The group also wrote down the value of some of its assets by £59.8m and incurred £28.3m in restructuring costs. These were offset slightly by some asset sales, but pushed the group to a £55.5m loss before tax, compared with a £52.6m profit last year.

Management is not proposing a dividend, and does not expect to for the next few years.

The shares fell 4.6% following the announcement.

View the latest Saga share price and how to deal

Our view

Coronavirus has been a near existential crisis for Saga's Travel division. And while the plan is to start cruising again this year, the future is still very uncertain. That's left the group relying on its insurance operations and available cash and credit to keep going.

To ease cash flow pressure Saga now intends to raise £150m in fresh capital, mostly from former CEO Sir Roger De Haan who will return to the board. The new money will be used to support the group's recovery strategy, and pay down debt.

Management has made a hard headed appraisal of Saga's failings over the last few years, and has announced a new five part strategy to turn things around.

The group will:

  1. Simplify its management structure and reduce headcount by around 23% in the longer term.
  2. Focus more on digital and data capabilities to better identify customer needs, and refresh the brand with a new marketing campaign in 2021.
  3. Optimise and invest in the core Insurance and Travel divisions.
  4. Lower costs across the business.
  5. Pay down debt.

We like management's honesty in assessing what went wrong before, and the new capital will significantly alleviate pressure on the balance sheet. It's reassuring to see a realistic plan in place, but the group still faces an uphill battle.

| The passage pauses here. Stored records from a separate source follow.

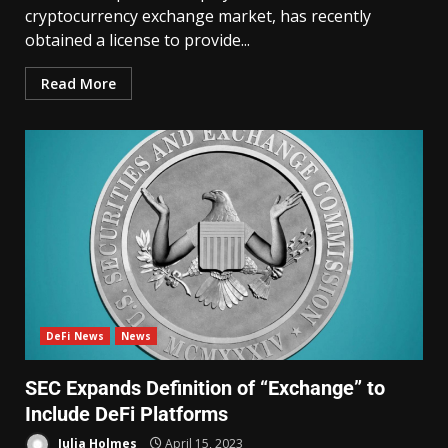
cryptocurrency exchange market, has recently
obtained a license to provide...
Read More
DeFi News
News
SEC Expands Definition of “Exchange” to
Include DeFi Platforms
Julia Holmes
April 15, 2023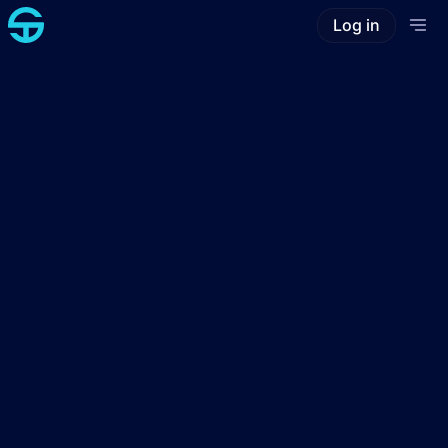
Log in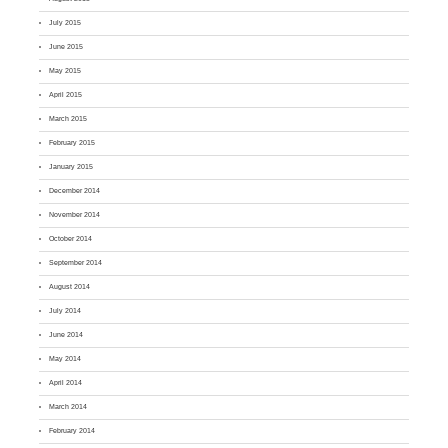
July 2015
June 2015
May 2015
April 2015
March 2015
February 2015
January 2015
December 2014
November 2014
October 2014
September 2014
August 2014
July 2014
June 2014
May 2014
April 2014
March 2014
February 2014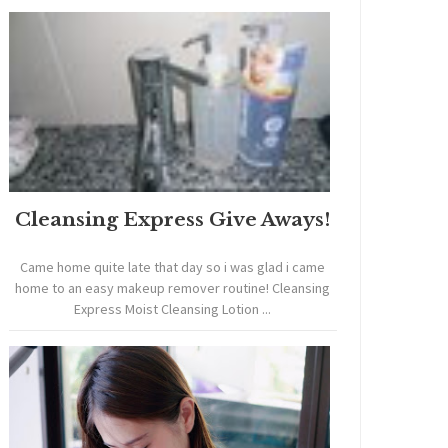
Cleansing Express Give Aways!
Came home quite late that day so i was glad i came
home to an easy makeup remover routine! Cleansing
Express Moist Cleansing Lotion ...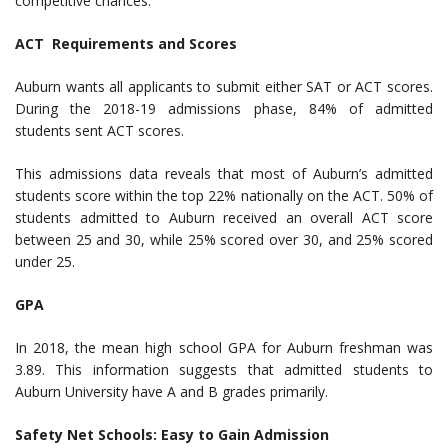
competitive chances.
ACT Requirements and Scores
Auburn wants all applicants to submit either SAT or ACT scores.
During the 2018-19 admissions phase, 84% of admitted
students sent ACT scores.
This admissions data reveals that most of Auburn’s admitted
students score within the top 22% nationally on the ACT. 50% of
students admitted to Auburn received an overall ACT score
between 25 and 30, while 25% scored over 30, and 25% scored
under 25.
GPA
In 2018, the mean high school GPA for Auburn freshman was
3.89. This information suggests that admitted students to
Auburn University have A and B grades primarily.
Safety Net Schools: Easy to Gain Admission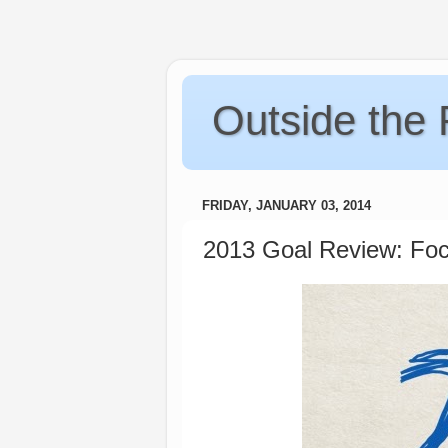
Outside the
FRIDAY, JANUARY 03, 2014
2013 Goal Review: Foc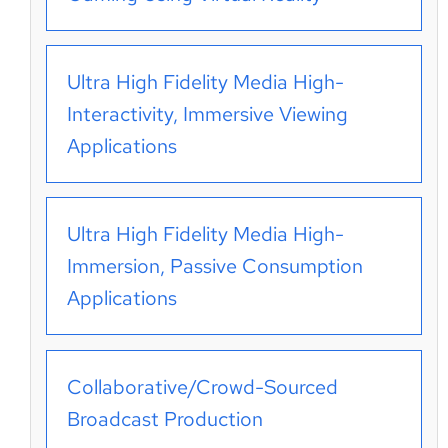
Ultra High Fidelity Media High-
Interactivity, Immersive Viewing
Applications
Ultra High Fidelity Media High-
Immersion, Passive Consumption
Applications
Collaborative/Crowd-Sourced
Broadcast Production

Personal insurance is a tough market to be in, and increased price transparency and ease of switching has made it increasingly difficult to stand out. We've worried for some time that Saga's brand doesn't resonate with the younger end of its 'over 50s' customer base, and the damage to the cruise division may make this worse.

The Travel division is currently burning cash, but should return to profitability once customers feel confident enough to travel again. The loyalty shown by current customers and the group's forward booking position are reasonably encouraging, but we'll have to wait and see how quickly things can get going again.

Saga's customer base of older people is a growing and wealthy demographic. Ultimately, this should be an attractive group to serve - if Saga can get the offer right. At the moment the outlook remains very uncertain and there's no guarantee Saga will succeed, but we're feeling a shade more positive than we did a few weeks ago.

Saga key facts

  • 12m forward Price/Earnings ratio: 3.7
  • Average 12m forward Price/Earnings ratio since listing: 10.6
  • Prospective yield: Saga is not currently paying a dividend

Please remember yields are variable and not a reliable indicator of future income. Keep in mind key figures shouldn't be looked at on their own - it's important to understand the big picture.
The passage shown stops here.